Yo entré a la primaria a los 8 años porque mi mamá tuvo que pelear contra mi papá para que me dejara ir. Ahí, en la primaria, tuve mi primer amigo, Diego. Era la primera persona que no se asustaba de mi papá. Éramos muy buenos amigos y siempre en los recreos jugábamos a que éramos Ocapman, un superhéroe que inventamos él y yo. Lo dibujábamos siempre. ¡Ocapman tenía los poderes más geniales! Era muy poderoso, podía volar, leer mentes, era super fuerte, en su casco tenía una "O" de Ocapman y por ahí lanzaba rayos, respiraba bajo el agua, podía multiplicarse, podía aparecer cosas, era super rápido, las balas no lo dañaban, era muy sabio y era  amigo de todos. Era NUESTRO superhéroe.
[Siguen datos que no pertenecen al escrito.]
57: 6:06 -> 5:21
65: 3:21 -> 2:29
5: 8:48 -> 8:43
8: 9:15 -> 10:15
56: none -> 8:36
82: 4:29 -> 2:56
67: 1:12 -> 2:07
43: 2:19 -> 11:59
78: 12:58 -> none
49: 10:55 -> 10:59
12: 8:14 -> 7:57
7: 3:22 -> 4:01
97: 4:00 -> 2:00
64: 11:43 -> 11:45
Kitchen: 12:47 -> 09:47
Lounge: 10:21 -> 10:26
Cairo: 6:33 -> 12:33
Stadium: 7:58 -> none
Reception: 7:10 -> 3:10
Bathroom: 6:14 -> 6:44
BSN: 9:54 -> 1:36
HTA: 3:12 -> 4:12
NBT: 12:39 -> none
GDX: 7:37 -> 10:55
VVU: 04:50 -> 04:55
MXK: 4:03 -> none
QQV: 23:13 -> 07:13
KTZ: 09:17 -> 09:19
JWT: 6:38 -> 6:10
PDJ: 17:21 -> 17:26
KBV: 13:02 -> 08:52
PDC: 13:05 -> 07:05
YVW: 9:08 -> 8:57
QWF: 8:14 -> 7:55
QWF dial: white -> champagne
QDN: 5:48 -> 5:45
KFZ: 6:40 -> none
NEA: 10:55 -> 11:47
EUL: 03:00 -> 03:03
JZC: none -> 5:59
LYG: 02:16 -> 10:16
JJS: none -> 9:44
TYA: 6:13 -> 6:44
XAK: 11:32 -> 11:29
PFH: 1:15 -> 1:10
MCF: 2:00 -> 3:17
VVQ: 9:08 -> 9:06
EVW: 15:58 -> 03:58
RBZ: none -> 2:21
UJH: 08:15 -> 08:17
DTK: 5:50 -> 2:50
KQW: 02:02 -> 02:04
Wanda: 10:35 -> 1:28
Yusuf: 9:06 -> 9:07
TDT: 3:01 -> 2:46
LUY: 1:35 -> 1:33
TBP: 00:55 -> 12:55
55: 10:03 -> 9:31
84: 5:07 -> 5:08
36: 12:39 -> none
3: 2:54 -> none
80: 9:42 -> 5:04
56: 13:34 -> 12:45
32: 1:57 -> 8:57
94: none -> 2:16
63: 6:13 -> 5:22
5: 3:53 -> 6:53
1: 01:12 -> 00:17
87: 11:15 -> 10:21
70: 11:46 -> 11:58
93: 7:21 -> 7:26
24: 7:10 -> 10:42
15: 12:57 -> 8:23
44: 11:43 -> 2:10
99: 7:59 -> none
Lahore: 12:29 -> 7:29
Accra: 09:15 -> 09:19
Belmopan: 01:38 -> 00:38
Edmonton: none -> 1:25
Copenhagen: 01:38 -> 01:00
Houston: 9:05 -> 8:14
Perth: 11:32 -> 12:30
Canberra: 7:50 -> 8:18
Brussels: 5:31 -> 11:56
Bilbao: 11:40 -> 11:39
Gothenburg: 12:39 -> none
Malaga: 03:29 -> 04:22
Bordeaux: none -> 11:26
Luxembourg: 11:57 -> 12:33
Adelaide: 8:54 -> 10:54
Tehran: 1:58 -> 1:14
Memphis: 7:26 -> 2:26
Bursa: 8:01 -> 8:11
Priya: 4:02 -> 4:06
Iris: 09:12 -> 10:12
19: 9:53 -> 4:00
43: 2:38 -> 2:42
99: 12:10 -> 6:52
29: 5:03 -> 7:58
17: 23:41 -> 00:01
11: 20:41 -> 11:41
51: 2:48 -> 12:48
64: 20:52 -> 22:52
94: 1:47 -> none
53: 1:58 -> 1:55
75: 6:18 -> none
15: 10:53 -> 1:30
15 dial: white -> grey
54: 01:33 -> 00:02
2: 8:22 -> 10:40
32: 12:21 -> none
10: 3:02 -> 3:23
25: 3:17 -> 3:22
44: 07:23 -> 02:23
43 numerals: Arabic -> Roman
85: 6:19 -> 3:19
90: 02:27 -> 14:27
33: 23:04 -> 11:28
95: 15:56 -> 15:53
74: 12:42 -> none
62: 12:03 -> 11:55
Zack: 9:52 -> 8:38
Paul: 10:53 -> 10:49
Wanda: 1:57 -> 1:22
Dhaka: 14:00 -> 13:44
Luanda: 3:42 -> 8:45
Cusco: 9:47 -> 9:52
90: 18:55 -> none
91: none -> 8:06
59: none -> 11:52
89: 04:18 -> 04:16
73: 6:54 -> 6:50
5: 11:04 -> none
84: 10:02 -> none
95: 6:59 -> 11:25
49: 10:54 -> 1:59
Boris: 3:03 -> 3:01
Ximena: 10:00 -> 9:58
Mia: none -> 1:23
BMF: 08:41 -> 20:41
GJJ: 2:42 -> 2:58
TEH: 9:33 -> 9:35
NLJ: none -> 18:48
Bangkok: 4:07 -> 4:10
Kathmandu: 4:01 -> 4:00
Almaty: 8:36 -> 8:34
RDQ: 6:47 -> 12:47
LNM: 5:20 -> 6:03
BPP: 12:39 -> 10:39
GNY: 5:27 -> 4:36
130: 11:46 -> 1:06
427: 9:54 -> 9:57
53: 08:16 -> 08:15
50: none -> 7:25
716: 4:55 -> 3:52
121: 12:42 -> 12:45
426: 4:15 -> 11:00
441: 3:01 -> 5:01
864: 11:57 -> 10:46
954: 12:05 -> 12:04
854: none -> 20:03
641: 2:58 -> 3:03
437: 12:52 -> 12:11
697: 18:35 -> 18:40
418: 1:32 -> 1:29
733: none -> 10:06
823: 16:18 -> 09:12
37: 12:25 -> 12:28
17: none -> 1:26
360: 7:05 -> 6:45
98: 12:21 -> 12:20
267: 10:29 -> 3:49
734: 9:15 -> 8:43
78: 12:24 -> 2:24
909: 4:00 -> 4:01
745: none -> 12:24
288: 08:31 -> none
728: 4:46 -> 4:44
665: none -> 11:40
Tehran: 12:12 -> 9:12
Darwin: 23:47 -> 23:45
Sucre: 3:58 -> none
A veces Diego y yo nos sentábamos a imaginar cómo sería el mundo con Ocapman ahí para hacer valer la justicia siempre. No habría ladrones, ni gente mala. Los columpios del parque serían de todos y no solo de los de 6° y lo más importante, no tendría un padre como el que tenía.

Mi papá, él era tan malo, que desde que entré a la primaria nunca quiso ir a recogerme y no dejaba a mi mamá ir porque la quería en la casa para servirle, me hizo regresarme caminando porque ni siquiera me daba para el camión. Decía que esa era la condición para que fuera a la escuela, que él no quería andar de "niñero".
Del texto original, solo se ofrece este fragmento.